The myxovirus resistance 2 (MX2)
protein of humans has been identified recently as an
interferon (IFN)-inducible inhibitor of human immunodeficiency virus type 1 (HIV-1) that acts at a late postentry step of
infection to prevent the nuclear accumulation of viral
cDNA (C. Goujon et al., Nature 502:559-562, 2013, http://dx.doi.org/10.1038/nature12542; M. Kane et al., Nature 502:563-566, 2013, http://dx.doi.org/10.1038/nature12653; Z. Liu et al., Cell Host Microbe 14:398-410, 2013, http://dx.doi.org/10.1016/j.chom.2013.08.015). In contrast, the closely related
human MX1 protein, which suppresses
infection by a range of
RNA and DNA viruses (such as influenza A virus [FluAV]), is ineffective against HIV-1. Using a panel of engineered chimeric MX1/2
proteins, we demonstrate that the amino-terminal 91-amino-acid domain of MX2 confers full anti-HIV-1 function when transferred to the amino terminus of MX1, and that this fusion
protein retains full anti-FluAV activity.
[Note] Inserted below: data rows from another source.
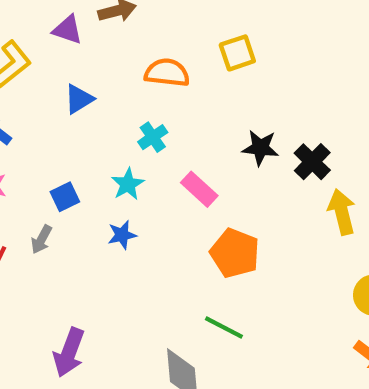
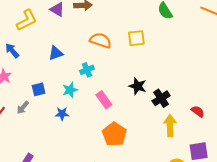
blue triangle: (79, 99) -> (56, 53), moved

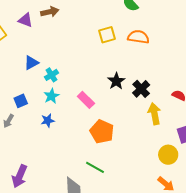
orange semicircle: (101, 40) -> (138, 37), moved
cyan cross: (87, 70) -> (51, 75), moved
black star: (138, 86) -> (116, 81), turned 30

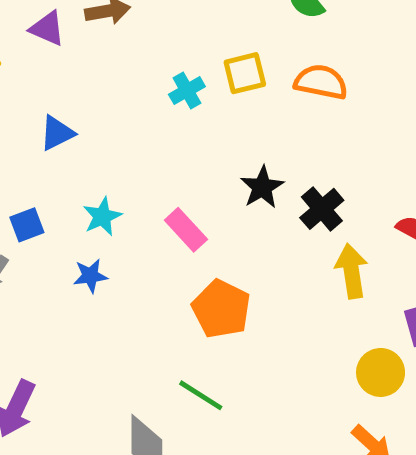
cyan cross: (51, 75) -> (187, 91), moved

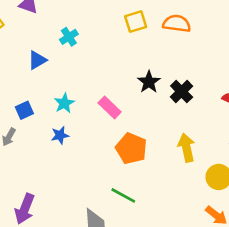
cyan cross: (187, 91) -> (69, 37), moved
yellow arrow: (352, 271) -> (186, 148), moved

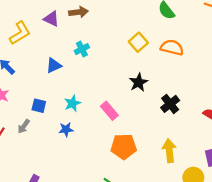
yellow square: (136, 22) -> (138, 42), turned -30
black star: (149, 82) -> (139, 82), moved
blue square: (24, 110) -> (39, 106), turned 32
orange pentagon: (131, 148) -> (124, 147), turned -30

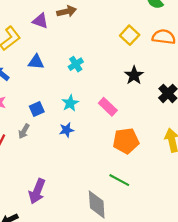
cyan cross: (82, 49) -> (76, 64), moved
blue triangle: (54, 65) -> (36, 62), moved, turned 35
blue square: (39, 106) -> (37, 109), turned -32

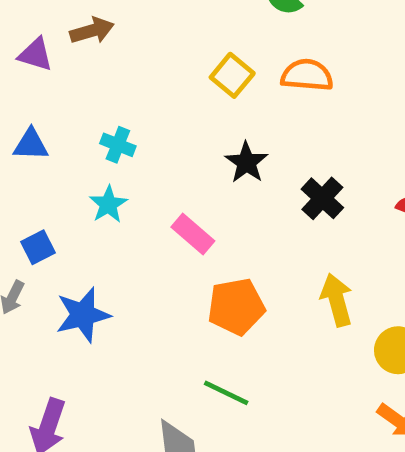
cyan cross: (76, 64) -> (118, 145), turned -32
cyan star: (70, 103) -> (108, 204), moved
blue star: (67, 130) -> (83, 315), moved, size x1.6

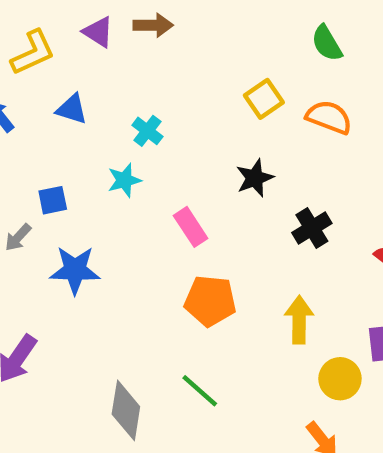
green line: (226, 393) -> (200, 391), moved

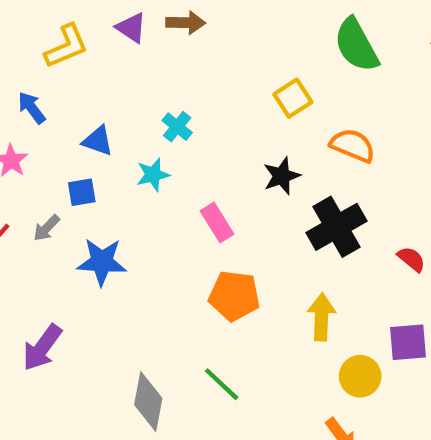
green semicircle: (327, 43) -> (356, 45), size x1.5
blue triangle: (72, 109) -> (98, 141), moved
orange semicircle: (329, 117) -> (353, 145), moved
black cross: (312, 228) -> (337, 227), size x1.5

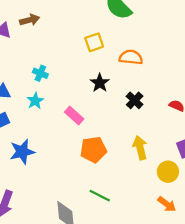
yellow square: (293, 98) -> (94, 42), turned 30
black cross: (337, 227) -> (135, 100), size x0.6

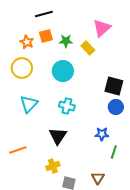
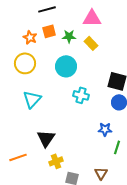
pink triangle: (102, 28) -> (92, 18), moved, turned 42
cyan cross: (67, 106) -> (81, 95), moved
black triangle: (58, 136) -> (46, 138), moved
orange line: (18, 150) -> (18, 157), moved

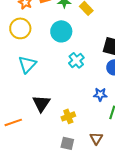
cyan cross: (81, 95) -> (76, 60), turned 35
yellow cross: (56, 161) -> (68, 116), moved

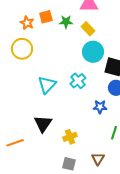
cyan circle: (61, 31) -> (93, 52), moved
cyan triangle: (27, 64) -> (47, 85), moved
blue star: (100, 94) -> (100, 107), moved

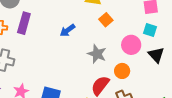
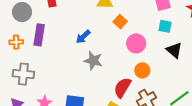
pink circle: (131, 45) -> (136, 43), moved
gray star: (97, 54) -> (93, 61), moved

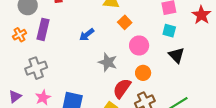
orange cross: (16, 42) -> (20, 35), turned -32
gray star: (93, 61) -> (108, 62), moved
gray cross: (23, 74) -> (36, 68), moved, turned -30

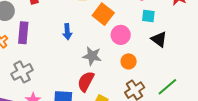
orange square: (125, 22) -> (103, 14), size x1.5
blue arrow: (87, 35) -> (67, 32), turned -49
red semicircle: (122, 88) -> (86, 81), moved

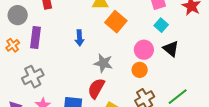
cyan square: (148, 16) -> (161, 25), turned 32
pink circle: (121, 35) -> (144, 50), moved

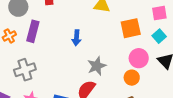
orange square: (116, 22) -> (131, 28), moved, turned 30
gray star: (103, 63) -> (97, 66), turned 30

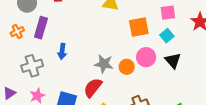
blue arrow: (76, 38) -> (62, 51), moved
gray star: (97, 66) -> (104, 64), turned 30
orange circle: (132, 78) -> (127, 67), moved

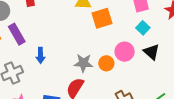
orange square: (139, 27) -> (102, 18), moved
purple rectangle: (41, 28) -> (17, 34), turned -40

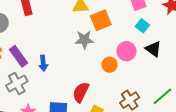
purple rectangle: (17, 34) -> (19, 56), moved
gray star: (83, 63) -> (84, 40), moved

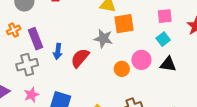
black triangle: (153, 49) -> (168, 64), turned -42
red semicircle: (81, 92) -> (80, 58), moved

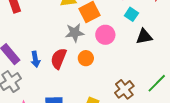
pink circle: (141, 60) -> (105, 35), moved
orange circle: (122, 69) -> (86, 58), moved

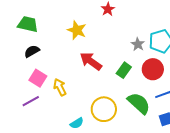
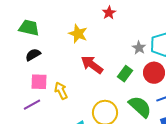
pink square: (38, 78) -> (39, 82), turned -30

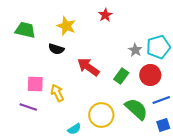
yellow star: (78, 34) -> (66, 26), moved
black semicircle: (33, 55) -> (56, 49), moved, turned -133
purple line: (32, 105) -> (28, 107), turned 48

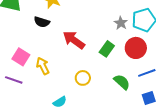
pink square: (35, 84) -> (21, 57), turned 30
green semicircle: (136, 109) -> (122, 82), size x0.7
yellow circle: (101, 115) -> (83, 78), moved, size x0.6

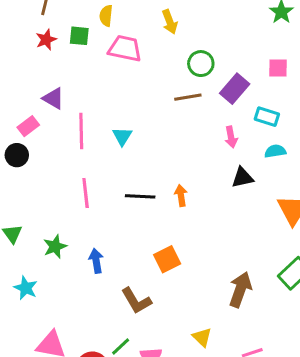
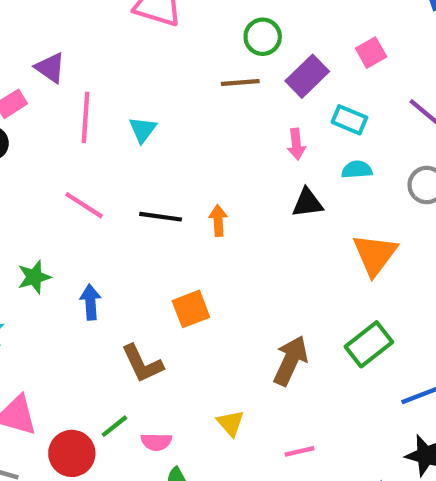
pink square: (278, 68) -> (371, 53), turned -35
pink line: (86, 193) -> (84, 205), turned -56

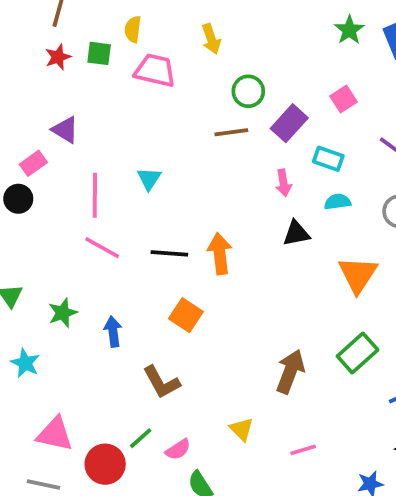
pink line: (86, 117) -> (95, 195), moved
orange arrow: (218, 221) -> (220, 254), size x1.5
orange square: (191, 309) -> (186, 315), moved, turned -32
pink semicircle: (156, 442) -> (178, 449), turned -30

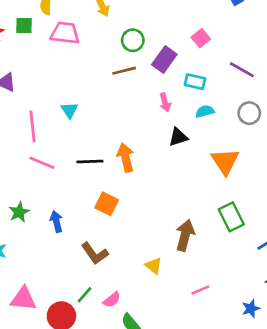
green rectangle: (358, 353) -> (231, 217), turned -68
yellow triangle: (242, 429) -> (154, 266), moved

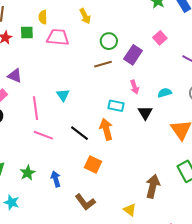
cyan rectangle: (195, 82) -> (116, 106), moved
black triangle: (178, 137) -> (145, 113), turned -42
black line: (90, 162) -> (80, 133), turned 42

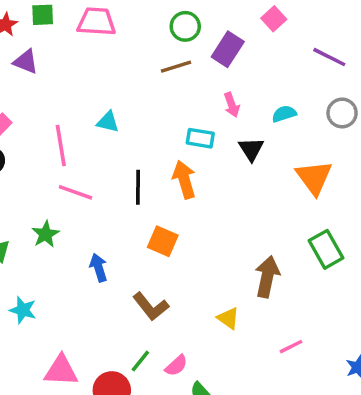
purple triangle: (15, 76) -> (26, 62), moved
cyan triangle: (63, 95) -> (108, 122), turned -40
black line: (80, 133) -> (138, 187), turned 54
green star: (28, 173) -> (46, 234), moved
Confocal microscopy experiments further show that this MX1/2 fusion, similar to MX2 but not MX1, can localize to the nuclear envelope (NE), linking HIV-1 inhibition with MX accumulation at the NE. MX
proteins are
dynamin-like
GTPases, and while MX1
antiviral function requires
GTPase activity, neither MX2 nor MX1/2 chimeras require this attribute to inhibit HIV-1. This key discrepancy between the characteristics of MX1- and MX2-mediated viral resistance, together with previous observations showing that the L4 loop of the stalk domain of MX1 is a critical determinant of viral substrate specificity, presumably reflect fundamental differences in the mechanisms of
antiviral suppression. Accordingly, we propose that further comparative studies of MX
proteins will help illuminate the molecular basis and subcellular localization requirements for implementing the noted diversity of virus inhibition by MX
proteins.
IMPORTANCE:
Interferon (IFN) elicits an
antiviral state in cells through the induction of hundreds of IFN-stimulated genes (ISGs). The
human MX2 protein has been identified as a key effector in the suppression of HIV-1
infection by IFN. Here, we describe a molecular genetic approach, using a collection of chimeric MX
proteins, to identify protein domains of MX2 that specify HIV-1 inhibition. The amino-terminal 91-amino-acid domain of human MX2 confers HIV-1 suppressor capabilities upon human and mouse MX
proteins and also promotes
protein accumulation at the nuclear envelope. Therefore, these studies correlate the cellular location of MX
proteins with anti-HIV-1 function and help establish a framework for future mechanistic analyses of MX-mediated virus control.